(Task material Opens)

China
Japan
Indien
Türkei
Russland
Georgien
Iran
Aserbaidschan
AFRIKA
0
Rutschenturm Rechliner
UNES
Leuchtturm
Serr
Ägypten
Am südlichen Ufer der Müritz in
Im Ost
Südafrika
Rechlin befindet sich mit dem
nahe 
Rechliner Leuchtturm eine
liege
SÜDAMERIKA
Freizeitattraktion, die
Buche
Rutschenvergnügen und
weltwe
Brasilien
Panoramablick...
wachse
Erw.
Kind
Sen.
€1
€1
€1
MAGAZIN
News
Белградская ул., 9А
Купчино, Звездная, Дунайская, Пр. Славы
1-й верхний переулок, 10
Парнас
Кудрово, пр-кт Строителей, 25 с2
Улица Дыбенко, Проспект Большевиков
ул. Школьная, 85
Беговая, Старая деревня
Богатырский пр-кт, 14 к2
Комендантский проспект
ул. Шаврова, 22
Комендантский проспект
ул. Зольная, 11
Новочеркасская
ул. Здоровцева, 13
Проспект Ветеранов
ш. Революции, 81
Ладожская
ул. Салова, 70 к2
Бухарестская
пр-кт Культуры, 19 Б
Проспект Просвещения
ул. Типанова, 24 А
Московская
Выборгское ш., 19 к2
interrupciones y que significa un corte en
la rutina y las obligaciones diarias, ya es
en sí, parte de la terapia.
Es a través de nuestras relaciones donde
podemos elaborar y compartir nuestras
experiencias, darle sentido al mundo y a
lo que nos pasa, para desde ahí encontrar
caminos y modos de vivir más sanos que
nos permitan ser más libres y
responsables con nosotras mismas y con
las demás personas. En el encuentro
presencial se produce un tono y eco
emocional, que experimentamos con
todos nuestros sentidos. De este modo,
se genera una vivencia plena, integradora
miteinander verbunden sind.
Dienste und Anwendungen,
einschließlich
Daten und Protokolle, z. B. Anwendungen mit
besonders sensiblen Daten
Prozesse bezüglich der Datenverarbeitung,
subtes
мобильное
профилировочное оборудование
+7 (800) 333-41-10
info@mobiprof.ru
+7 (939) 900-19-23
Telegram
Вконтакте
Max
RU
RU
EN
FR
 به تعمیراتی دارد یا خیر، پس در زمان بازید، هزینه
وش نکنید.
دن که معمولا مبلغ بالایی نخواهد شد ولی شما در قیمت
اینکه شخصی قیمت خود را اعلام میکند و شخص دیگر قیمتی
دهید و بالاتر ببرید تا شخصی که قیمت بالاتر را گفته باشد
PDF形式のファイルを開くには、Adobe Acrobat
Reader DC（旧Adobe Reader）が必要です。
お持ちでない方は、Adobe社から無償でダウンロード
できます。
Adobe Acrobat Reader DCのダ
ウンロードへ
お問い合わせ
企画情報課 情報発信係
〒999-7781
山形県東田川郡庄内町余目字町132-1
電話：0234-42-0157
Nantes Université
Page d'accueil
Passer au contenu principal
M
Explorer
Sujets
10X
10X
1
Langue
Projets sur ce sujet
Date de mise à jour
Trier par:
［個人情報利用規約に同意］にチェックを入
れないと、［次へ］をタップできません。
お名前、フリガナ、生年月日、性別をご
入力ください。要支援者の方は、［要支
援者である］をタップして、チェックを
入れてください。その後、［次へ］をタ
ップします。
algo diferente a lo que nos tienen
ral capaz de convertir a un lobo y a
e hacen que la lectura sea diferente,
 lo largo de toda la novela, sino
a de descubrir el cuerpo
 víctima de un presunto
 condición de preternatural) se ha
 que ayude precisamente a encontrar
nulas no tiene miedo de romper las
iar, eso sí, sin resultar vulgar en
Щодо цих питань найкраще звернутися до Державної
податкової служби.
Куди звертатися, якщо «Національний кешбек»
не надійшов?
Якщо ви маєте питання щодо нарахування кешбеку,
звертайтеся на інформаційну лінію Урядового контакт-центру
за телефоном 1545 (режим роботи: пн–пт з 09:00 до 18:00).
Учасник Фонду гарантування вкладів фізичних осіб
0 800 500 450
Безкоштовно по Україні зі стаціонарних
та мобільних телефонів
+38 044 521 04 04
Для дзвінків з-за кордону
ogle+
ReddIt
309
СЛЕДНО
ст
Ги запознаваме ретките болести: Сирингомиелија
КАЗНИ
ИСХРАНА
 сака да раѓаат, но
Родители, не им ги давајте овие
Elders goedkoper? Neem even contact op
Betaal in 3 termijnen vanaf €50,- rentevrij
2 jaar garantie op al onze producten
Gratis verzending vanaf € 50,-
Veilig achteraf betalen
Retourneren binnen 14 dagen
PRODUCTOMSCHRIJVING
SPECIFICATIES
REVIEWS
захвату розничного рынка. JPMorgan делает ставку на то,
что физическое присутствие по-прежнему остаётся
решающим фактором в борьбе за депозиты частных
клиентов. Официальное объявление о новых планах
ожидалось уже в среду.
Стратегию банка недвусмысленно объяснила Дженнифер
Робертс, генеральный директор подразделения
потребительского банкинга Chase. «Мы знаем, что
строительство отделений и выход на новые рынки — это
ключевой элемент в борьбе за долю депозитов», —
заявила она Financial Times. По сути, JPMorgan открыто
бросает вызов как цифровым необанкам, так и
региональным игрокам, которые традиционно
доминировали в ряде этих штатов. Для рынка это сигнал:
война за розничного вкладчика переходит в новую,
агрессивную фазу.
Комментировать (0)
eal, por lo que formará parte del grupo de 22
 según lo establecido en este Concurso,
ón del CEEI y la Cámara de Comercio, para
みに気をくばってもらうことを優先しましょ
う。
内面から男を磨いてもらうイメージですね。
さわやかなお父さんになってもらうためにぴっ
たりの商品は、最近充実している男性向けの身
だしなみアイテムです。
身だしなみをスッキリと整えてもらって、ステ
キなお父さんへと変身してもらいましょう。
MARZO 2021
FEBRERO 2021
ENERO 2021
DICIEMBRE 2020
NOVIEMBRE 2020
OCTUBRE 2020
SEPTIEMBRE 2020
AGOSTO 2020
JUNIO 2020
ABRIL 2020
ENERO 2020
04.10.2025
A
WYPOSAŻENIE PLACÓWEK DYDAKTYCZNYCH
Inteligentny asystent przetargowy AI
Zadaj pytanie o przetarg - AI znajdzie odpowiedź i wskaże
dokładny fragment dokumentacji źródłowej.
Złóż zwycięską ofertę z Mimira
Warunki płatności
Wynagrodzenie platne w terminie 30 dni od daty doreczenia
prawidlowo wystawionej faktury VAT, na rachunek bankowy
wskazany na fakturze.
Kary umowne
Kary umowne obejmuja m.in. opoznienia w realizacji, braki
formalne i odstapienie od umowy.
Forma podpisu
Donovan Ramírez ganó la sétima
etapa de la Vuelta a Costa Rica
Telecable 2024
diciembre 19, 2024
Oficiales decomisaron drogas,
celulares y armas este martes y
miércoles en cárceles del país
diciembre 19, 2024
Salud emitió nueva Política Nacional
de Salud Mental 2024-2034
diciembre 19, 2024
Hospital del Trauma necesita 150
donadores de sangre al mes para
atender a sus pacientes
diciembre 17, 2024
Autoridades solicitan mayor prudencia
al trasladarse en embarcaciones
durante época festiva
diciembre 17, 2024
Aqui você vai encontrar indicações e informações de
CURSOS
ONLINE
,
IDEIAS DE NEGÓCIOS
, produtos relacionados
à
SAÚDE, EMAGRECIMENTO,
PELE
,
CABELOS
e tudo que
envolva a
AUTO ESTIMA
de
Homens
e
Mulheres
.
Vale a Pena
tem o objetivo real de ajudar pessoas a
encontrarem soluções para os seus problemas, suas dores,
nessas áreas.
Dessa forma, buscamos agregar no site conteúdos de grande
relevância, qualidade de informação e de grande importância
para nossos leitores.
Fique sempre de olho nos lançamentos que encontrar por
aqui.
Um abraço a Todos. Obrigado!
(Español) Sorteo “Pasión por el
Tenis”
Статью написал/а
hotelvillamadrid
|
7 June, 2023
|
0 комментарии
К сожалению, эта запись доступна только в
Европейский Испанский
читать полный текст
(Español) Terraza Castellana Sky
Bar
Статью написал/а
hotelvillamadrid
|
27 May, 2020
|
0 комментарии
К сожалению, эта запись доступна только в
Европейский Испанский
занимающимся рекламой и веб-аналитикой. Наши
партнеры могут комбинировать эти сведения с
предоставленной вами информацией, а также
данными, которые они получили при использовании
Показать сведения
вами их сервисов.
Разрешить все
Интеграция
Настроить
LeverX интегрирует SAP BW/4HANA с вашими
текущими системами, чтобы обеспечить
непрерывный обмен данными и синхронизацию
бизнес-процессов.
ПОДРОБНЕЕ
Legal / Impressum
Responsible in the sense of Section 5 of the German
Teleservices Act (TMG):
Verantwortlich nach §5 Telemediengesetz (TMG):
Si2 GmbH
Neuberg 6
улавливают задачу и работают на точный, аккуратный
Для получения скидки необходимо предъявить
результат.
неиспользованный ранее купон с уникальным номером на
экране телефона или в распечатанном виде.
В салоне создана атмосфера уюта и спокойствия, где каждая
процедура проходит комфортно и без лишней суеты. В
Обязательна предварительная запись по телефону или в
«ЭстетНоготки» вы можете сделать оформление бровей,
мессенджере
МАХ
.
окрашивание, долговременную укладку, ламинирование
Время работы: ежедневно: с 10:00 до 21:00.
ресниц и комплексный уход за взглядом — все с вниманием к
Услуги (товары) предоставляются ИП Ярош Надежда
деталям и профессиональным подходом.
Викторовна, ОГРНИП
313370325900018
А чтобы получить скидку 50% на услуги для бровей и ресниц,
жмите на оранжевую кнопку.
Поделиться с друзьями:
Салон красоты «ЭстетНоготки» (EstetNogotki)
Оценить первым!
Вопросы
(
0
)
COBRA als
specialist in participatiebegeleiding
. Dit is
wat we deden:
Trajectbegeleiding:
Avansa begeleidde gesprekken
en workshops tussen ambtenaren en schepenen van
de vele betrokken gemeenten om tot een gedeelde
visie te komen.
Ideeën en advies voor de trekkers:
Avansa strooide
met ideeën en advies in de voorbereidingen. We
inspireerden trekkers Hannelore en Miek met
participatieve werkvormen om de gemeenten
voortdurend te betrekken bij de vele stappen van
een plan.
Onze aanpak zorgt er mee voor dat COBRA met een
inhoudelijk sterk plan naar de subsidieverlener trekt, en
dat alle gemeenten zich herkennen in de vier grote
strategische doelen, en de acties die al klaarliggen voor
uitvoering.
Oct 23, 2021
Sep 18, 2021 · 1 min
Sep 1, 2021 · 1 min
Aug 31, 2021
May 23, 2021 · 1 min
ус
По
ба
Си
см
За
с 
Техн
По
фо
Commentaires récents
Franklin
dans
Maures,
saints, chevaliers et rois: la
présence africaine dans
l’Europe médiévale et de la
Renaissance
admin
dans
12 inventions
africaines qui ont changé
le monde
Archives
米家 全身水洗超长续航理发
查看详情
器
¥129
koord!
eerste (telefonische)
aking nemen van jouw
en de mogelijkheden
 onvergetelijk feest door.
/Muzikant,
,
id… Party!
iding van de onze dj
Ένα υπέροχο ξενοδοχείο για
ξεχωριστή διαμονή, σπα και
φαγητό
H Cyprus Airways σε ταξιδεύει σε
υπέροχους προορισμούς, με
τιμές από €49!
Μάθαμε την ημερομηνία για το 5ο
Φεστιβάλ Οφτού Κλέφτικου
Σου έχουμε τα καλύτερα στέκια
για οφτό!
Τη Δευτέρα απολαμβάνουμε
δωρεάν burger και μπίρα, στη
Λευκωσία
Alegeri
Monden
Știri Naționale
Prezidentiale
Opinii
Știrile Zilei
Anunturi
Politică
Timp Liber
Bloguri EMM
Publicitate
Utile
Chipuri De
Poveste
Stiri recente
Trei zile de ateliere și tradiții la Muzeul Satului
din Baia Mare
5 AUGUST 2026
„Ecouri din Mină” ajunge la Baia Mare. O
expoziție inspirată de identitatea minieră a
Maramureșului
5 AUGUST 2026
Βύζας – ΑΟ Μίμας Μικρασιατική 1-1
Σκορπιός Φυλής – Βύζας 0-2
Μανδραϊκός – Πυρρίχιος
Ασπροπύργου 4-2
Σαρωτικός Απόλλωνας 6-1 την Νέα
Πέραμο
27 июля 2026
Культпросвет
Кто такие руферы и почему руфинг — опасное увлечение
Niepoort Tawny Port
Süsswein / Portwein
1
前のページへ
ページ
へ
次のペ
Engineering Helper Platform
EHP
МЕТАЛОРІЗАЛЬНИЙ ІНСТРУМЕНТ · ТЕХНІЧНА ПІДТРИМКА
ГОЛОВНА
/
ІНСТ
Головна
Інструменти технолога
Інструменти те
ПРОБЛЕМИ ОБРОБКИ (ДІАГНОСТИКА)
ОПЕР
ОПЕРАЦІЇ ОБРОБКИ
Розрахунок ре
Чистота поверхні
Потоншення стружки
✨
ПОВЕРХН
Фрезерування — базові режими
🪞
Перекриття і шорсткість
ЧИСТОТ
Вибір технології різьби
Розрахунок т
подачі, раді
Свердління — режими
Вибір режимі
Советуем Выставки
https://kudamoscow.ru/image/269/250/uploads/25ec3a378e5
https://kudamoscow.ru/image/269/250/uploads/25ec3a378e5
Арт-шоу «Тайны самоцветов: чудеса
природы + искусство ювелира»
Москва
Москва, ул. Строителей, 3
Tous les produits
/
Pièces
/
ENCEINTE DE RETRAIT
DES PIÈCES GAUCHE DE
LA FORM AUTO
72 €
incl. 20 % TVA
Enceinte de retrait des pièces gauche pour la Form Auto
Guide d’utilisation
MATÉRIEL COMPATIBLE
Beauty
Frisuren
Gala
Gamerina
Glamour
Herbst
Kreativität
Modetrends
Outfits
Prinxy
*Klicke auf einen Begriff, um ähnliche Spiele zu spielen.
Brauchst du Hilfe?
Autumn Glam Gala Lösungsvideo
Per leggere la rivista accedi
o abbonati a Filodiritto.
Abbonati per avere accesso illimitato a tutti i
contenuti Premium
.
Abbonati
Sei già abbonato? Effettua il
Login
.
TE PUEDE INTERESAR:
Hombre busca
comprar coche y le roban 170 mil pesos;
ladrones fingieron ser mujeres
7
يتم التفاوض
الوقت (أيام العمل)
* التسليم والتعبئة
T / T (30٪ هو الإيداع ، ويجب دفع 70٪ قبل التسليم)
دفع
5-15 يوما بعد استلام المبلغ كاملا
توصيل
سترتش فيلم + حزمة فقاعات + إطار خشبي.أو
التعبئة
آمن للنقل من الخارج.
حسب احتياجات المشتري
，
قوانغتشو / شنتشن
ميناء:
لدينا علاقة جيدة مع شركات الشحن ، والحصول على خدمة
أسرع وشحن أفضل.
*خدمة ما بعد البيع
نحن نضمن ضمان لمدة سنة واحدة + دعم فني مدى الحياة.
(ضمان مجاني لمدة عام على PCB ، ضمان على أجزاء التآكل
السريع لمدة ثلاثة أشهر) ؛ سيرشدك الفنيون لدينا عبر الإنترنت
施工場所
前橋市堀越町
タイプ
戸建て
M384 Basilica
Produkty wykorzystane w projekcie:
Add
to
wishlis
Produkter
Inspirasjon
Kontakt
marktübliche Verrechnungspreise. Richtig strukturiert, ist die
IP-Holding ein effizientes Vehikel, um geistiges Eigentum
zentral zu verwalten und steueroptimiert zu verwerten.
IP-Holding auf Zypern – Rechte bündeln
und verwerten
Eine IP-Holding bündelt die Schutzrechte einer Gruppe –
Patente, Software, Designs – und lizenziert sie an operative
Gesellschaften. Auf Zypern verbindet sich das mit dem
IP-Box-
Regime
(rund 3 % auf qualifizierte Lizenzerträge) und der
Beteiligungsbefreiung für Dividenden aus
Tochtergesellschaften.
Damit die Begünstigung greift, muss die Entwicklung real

(Task material Closes)

The lines above starting at the one that contains "T / T (30٪ هو" and ending at the one that contains "لدينا علاقة جيدة" must be transcribed exactly, and no other lines may appear.

Answer below:
T / T (30٪ هو الإيداع ، ويجب دفع 70٪ قبل التسليم)
دفع
5-15 يوما بعد استلام المبلغ كاملا
توصيل
سترتش فيلم + حزمة فقاعات + إطار خشبي.أو
التعبئة
آمن للنقل من الخارج.
حسب احتياجات المشتري
，
قوانغتشو / شنتشن
ميناء:
لدينا علاقة جيدة مع شركات الشحن ، والحصول على خدمة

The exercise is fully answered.